We took the story to The New York Times, and to [the CBS news program] 60 Minutes. This was the beginning of a long process that led to massive improvement in sleeping sickness treatment.
The campaign also led on malaria. In the 1990s, MSF programs were starting to observe that chloroquine [a drug introduced in the 1940s for the treatment of malaria] was not doing the job. But there was reluctance to change the status quo. MSF and Epicentre [MSF’s medical research arm] conducted a series of studies to document resistance to chloroquine, and on that basis the campaign came up with a strong message: “ACT NOW” to change treatment. [We wanted to] make artemisinin-based combination therapy [ACT]—newer, more effective malaria drugs—available, and do it everywhere. This campaign put pressure on the World Health Organization and led to the adoption of ACTs.

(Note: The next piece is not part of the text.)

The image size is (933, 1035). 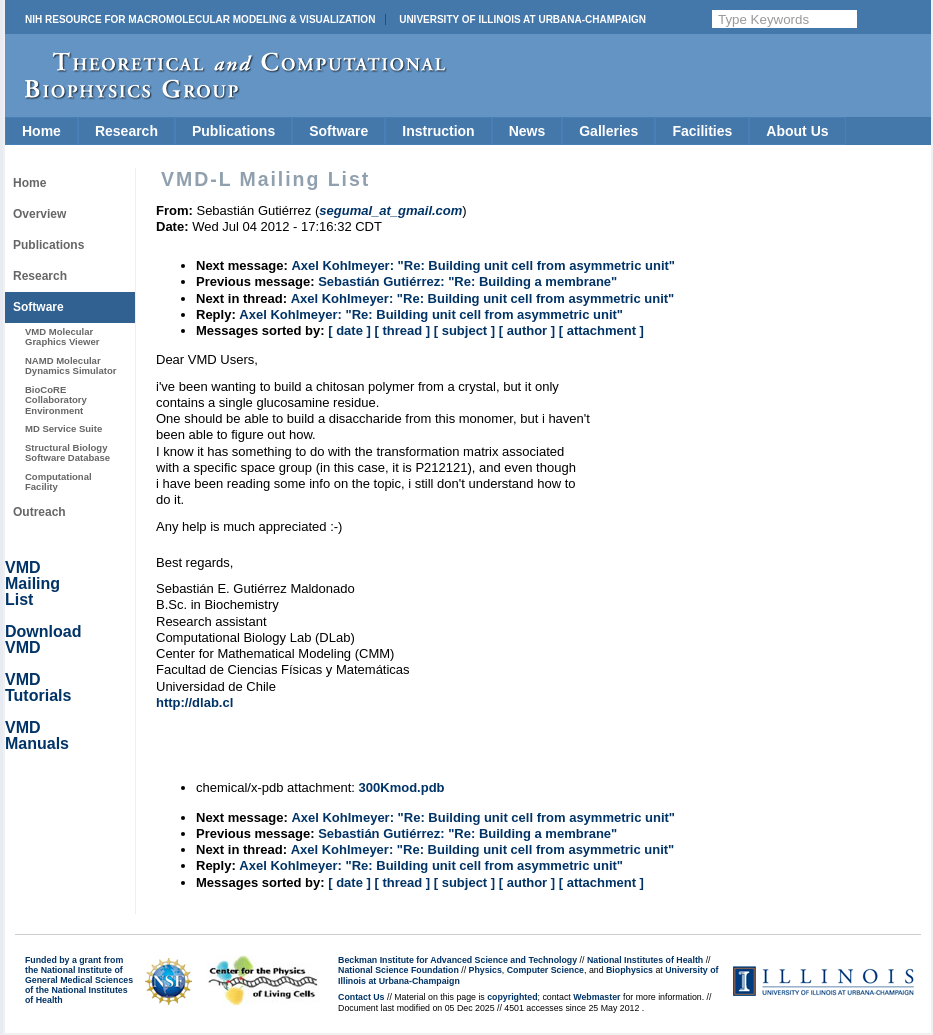 What do you see at coordinates (67, 452) in the screenshot?
I see `Structural Biology Software Database` at bounding box center [67, 452].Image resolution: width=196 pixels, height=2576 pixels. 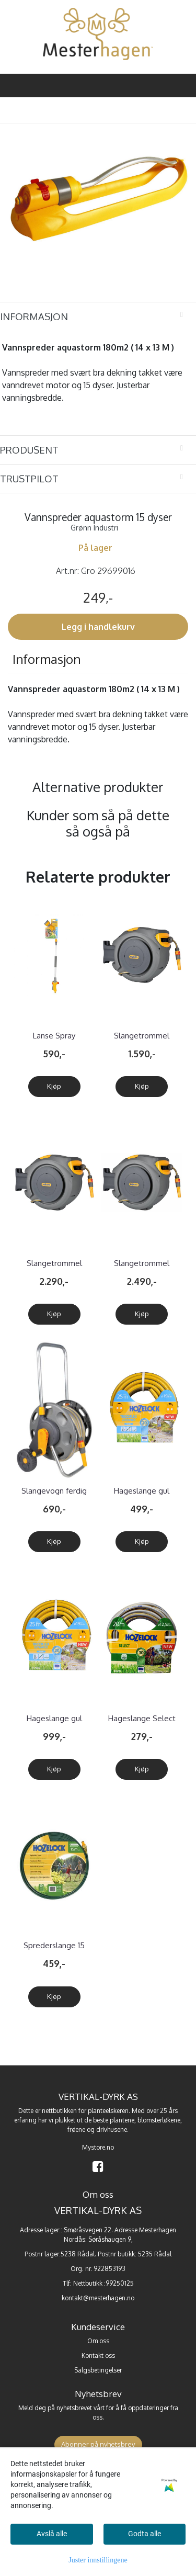 What do you see at coordinates (94, 527) in the screenshot?
I see `Grønn Industri` at bounding box center [94, 527].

For HIV, the campaign also had a role in challenging the status quo. Publicly, [we led the] drive to reduce the price from $12,000 for a year’s treatment down to $1 a day. And within MSF, this contributed massively to overcome hesitancy to treat HIV, which previously was so expensive and complicated it seemed unfeasible.
And, by convening an expert group of idealists that thought we could do things better, the campaign also led to the creation of the Drugs for Neglected Diseases initiative [DNDi, a non-proﬁt drug research and development organization that develops drugs to treat neglected diseases]. After investigating the problems on the R&D side, we realized that to develop solutions we needed to create a separate initiative, one that could demonstrate a different model, a different way of doing R&D, and that could deliver. DNDi’s achievements are also the campaign’s.